NEW YORK (AP) — More than 100,000 New York City residents have HIV, and 20 percent don’t know it. New York City health officials want to reverse the trend by making it easier for doctors to administer HIV tests and to monitor the care of people who have the virus. But the issue has drawn outrage from AIDS service providers. The changes would abolish a requirement in New York for separate written consent for an HIV test and permit public health authorities to share information about matters such as viral load and drug resistance with an HIV patient’s doctor — information which can help doctors treat their patients effectively. “As long as HIV testing is different from all other testing in the medical care system it’s not going to be part of routine medical care,” said New York City Health Commissioner Dr. Thomas Frieden.


S.F. grants to fund three lesbian health studies

SAN FRANCISCO — The Lesbian Health Fund, a program of San Francisco’s Gay & Lesbian Medical Association, is making three $10,000 grants to support lesbian health research, the San Francisco Business Times reported May 31. The Lesbian Health Fund has donated more than $450,000, often inspiring larger grants from other organizations. The $10,000 research grants go to Melissa Clark at Brown University for a project looking at health problems of unmarried middle-aged women, Carmen Poulin at the University of New Brunswick for a project on on the health of discharged lesbian service members and their partners; and Susan Jo Roberts at Northeastern University for research on lesbian cardiovascular risks. Recent research suggests lesbians may have risk factors like smoking, being overweight, hypertension and not exercising.

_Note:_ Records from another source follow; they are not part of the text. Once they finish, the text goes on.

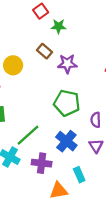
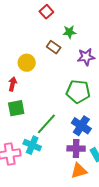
green star: (59, 26) -> (69, 32), moved
purple star: (67, 64) -> (86, 57), moved
purple cross: (42, 163) -> (76, 148), moved

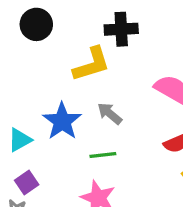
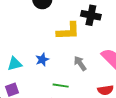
gray arrow: (110, 114) -> (80, 63), moved
blue star: (62, 121) -> (42, 60), size x0.6

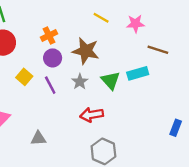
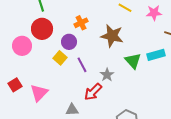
purple circle: (53, 58) -> (69, 42), moved
gray star: (80, 82) -> (107, 75), moved
red arrow: (92, 115) -> (93, 92), moved, turned -36

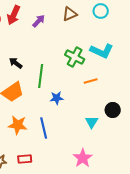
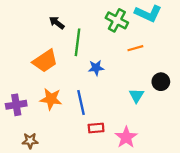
black arrow: (16, 63) -> (57, 23), moved
red rectangle: (25, 159) -> (96, 128), moved

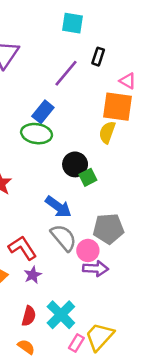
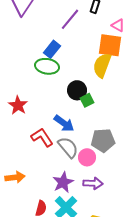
yellow semicircle: (107, 132) -> (102, 65), size x1.4
red L-shape: (22, 248) -> (42, 137), moved
purple arrow: (96, 268) -> (93, 183), moved
purple star: (33, 275) -> (63, 182), moved, size x1.5

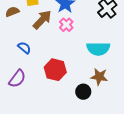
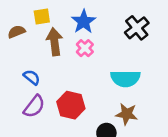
brown arrow: (42, 20) -> (54, 42), turned -50
purple semicircle: (17, 79) -> (34, 106), moved

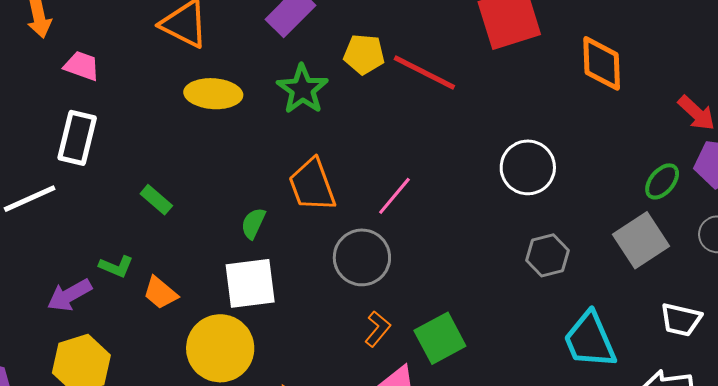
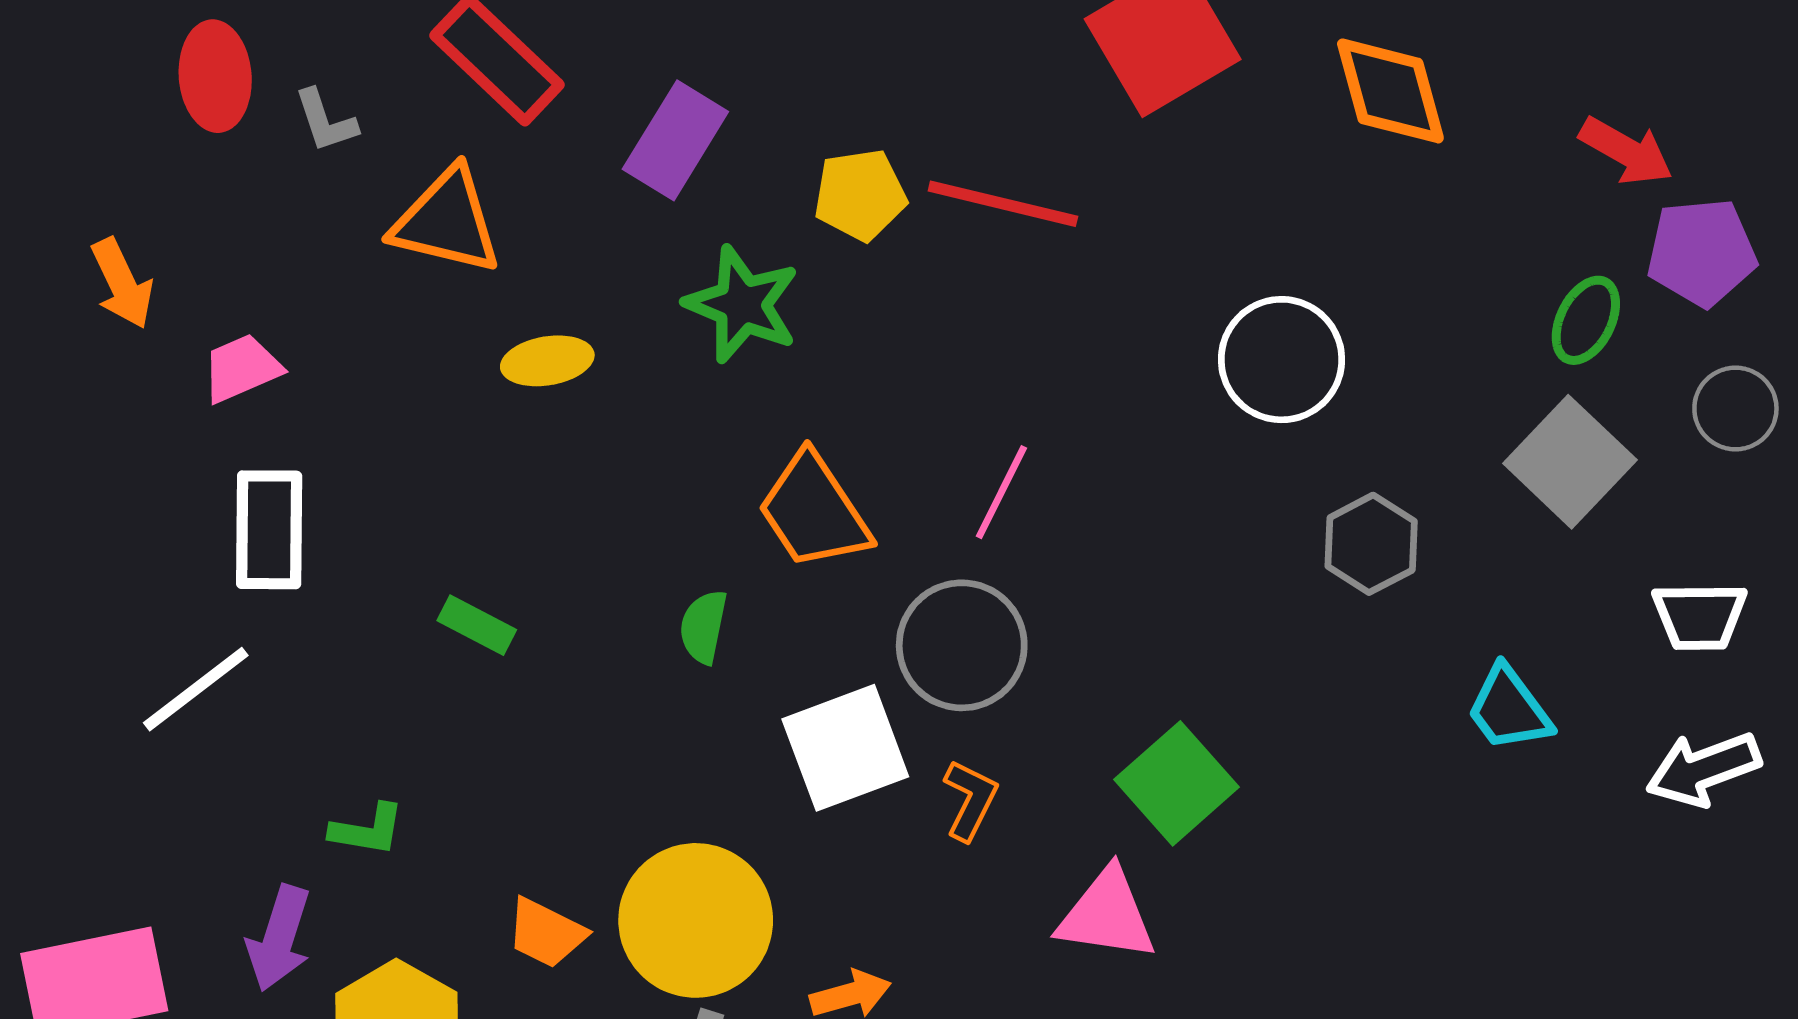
pink trapezoid: (82, 66) -> (242, 368), turned -30
yellow ellipse: (213, 94) -> (547, 361), size x0.7
green L-shape: (116, 266) -> (367, 830), moved
white square: (250, 283) -> (845, 748), moved
orange trapezoid: (160, 293) -> (546, 933), moved
purple arrow: (69, 295) -> (279, 938), moved, turned -30
orange L-shape: (378, 329) -> (970, 800), moved
cyan trapezoid: (590, 340) -> (1509, 709), size x0.7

African nations to back male circumcision over HIV

UNITED NATIONS — Five southern African countries that have been hit hard by the AIDS pandemic want to encourage men to be circumcised after a study indicated that the procedure dramatically reduced the risk of HIV infection, the Times of London reported June 3. Botswana, Lesotho, Swaziland, Tanzania and Zambia were holding talks with the U.N. AIDS agency on making circumcision more accessible to men as part of HIV prevention efforts, a U.N. AIDS adviser said. A three-year study involving 3,274 men age 18 to 24 in a South African township suggested that circumcision reduced the risk of contracting HIV by 60 percent. “What we showed was a dramatic effect. Those who were circumcised were protected against acquiring HIV,” said Adrian Purven, of the Institute for Communicable Diseases in South Africa, who led the study. So conclusive were the results that researchers stopped the study in July and offered circumcision to all the men.